As users become familiar with the technology and discover its appeal, podcasts will generate more possibilities - or so Yahoo hopes. Podcasts are seen as an important part of the appeal of its new Yahoo Music Engine, which is itself part of Yahoo Music Unlimited, launched to compete with Apple's iTunes software and shop.

While podcasting's impact is still up for debate, few would argue with the claim that weblogs have made a massive impact on the news media. Even so, running blog commentary alongside search results from the likes of CNN, the BBC and the New York Times was sure to be controversial, and not just with mainstream media traditionalists who worry that their domination of the news industry is challenged by blogging upstarts.

New media commentator Jeff Jarvis of the excellent Buzzmachine complained that separating bloggers and professional journalists risks depicting bloggers as secondary news sources.

"What made the voice of the people somehow less important than the paid professional journalist?" he asked. "You don't need to have a degree, you don't need to have a paycheque, you don't need to have a byline," Jarvis told Reuters.

"If you inform the public, you are committing an act of journalism."

While only in beta form at this stage, the latest version of Yahoo's news service would appear to confirm Jarvis' concerns. There is a news home page, which aggregates content from major news suppliers such as AP. A deeper news search opens a page with results from traditional media and weblogs in a smaller right-hand column.

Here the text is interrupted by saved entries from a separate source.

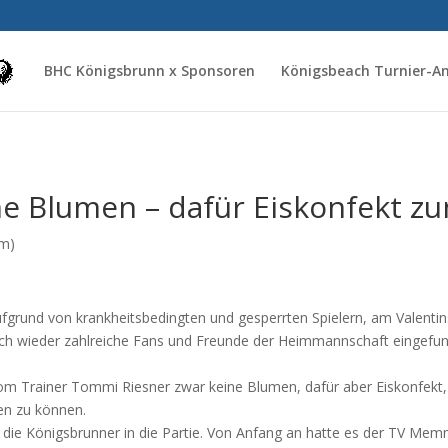
BHC Königsbrunn x Sponsoren
Königsbeach Turnier-
e Blumen – dafür Eiskonfekt zu
(m)
rund von krankheitsbedingten und gesperrten Spielern, am Valentins-
ich wieder zahlreiche Fans und Freunde der Heimmannschaft eingefu
vom Trainer Tommi Riesner zwar keine Blumen, dafür aber Eiskonfekt, 
en zu können.
n die Königsbrunner in die Partie. Von Anfang an hatte es der TV Me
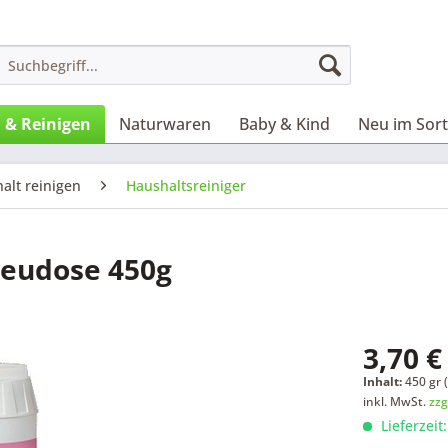
 & Reinigen
Naturwaren
Baby & Kind
Neu im Sor
alt reinigen
Haushaltsreiniger
reudose 450g
3,70 €
Inhalt:
450 gr (
inkl. MwSt.
zzg
Lieferzeit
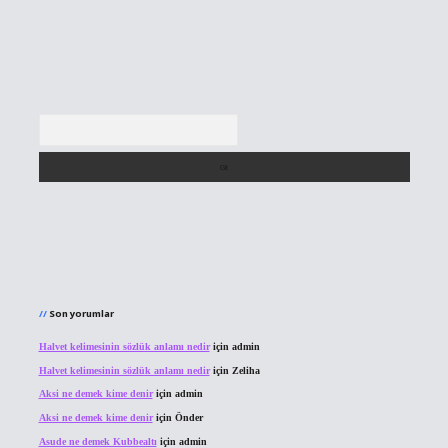
Arama
Son yorumlar
Halvet kelimesinin sözlük anlamı nedir
için
admin
Halvet kelimesinin sözlük anlamı nedir
için
Zeliha
Aksi ne demek kime denir
için
admin
Aksi ne demek kime denir
için
Önder
Asude ne demek Kubbealtı
için
admin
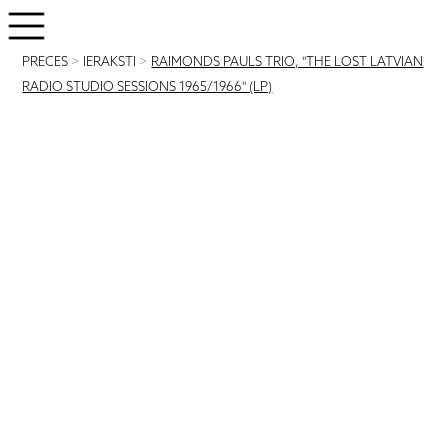
PRECES
>
IERAKSTI
>
RAIMONDS PAULS TRIO, "THE LOST LATVIAN
RADIO STUDIO SESSIONS 1965/1966" (LP)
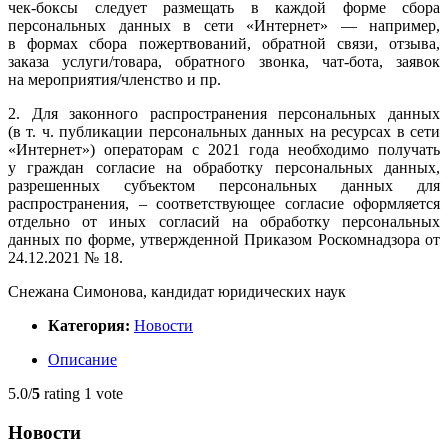
чек-боксы
следует размещать в каждой форме сбора
персональных данных в сети «Интернет» — например,
в формах сбора пожертвований, обратной связи, отзыва,
заказа услуги/товара, обратного звонка,
чат-бота,
заявок
на мероприятия/членство и пр.
2. Для законного распространения персональных данных
(в т. ч. публикации персональных данных на ресурсах в сети
«Интернет») операторам с 2021 года необходимо получать
у граждан согласие на обработку персональных данных,
разрешенных субъектом персональных данных для
распространения, – соответствующее согласие оформляется
отдельно от иных согласий на обработку персональных
данных по форме, утвержденной Приказом Роскомнадзора от
24.12.2021 № 18.
Снежана Симонова, кандидат юридических наук
Категория:
Новости
Описание
5.0/
5
rating 1 vote
Новости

While this format doubtless satisfies media professionals and academics such as Robert Thompson of Syracuse University (who defines professional journalism as "reporting which adheres to standards of accuracy and writing subjected to an editorial process, and all done with an eye to journalistic ethics"), Jarvis quickly spotted a flaw.

While running a Yahoo news search for Harriet Miers (President Bush's Supreme Court nomination), he found in the "mainstream" column a story produced by students at a university newspaper, while the blog column was topped by a piece from a blog written by law professionals. "Which is more valuable, more authoritative, more trustworthy? The only way to find out is to read them", he said.

For Yahoo's part, product director Joff Redfern says that blogs were introduced because "Traditional media doesn't have the time and resources to cover all the stories" and weblogs enrich the news experience for readers who want to dig deeper into stories. "We do try to demarcate what is mainstream media and what is user-generated content so that there is no confusion there," he added.

It is a tricky line to police. On one hand, there are Big Bang Bloggers, like Jarvis, who urge that mainstream and weblog news should be presented on an equal basis, "and let God sort them out." On the other side, mainstream media defenders wonder how the "Guy in his pyjamas" can be taken as seriously as a well-established media corporation with professionals reporting from all over the world. Bill Keller, the New York Times' executive editor, says "Most of what you know, you know because of the mainstream media. Bloggers recycle and chew on the news. That's not bad. But it's not enough."

The line gets blurrier, though, where mainstream media fails its readers. Hysterical reporting from New Orleans was countered by on-the-spot bloggers. Troops in Iraq have different versions of events than the often politically-motivated reports that filter home. Less dramatically, journalists "parachuted" into beats often have less experience of the field than blogging professionals with inside knowledge - particularly in law and in science.

Even mainstream media groups themselves have tapped into the energy of blogs. The New York Times might not be able to find room on its home page for weblogs, but France's Le Monde, which is at least as high-minded and as serious, has.

Perhaps with a debate as fiery as this one, it is just as well that Yahoo's news search with blogs is still in beta version. Much may change before its full release.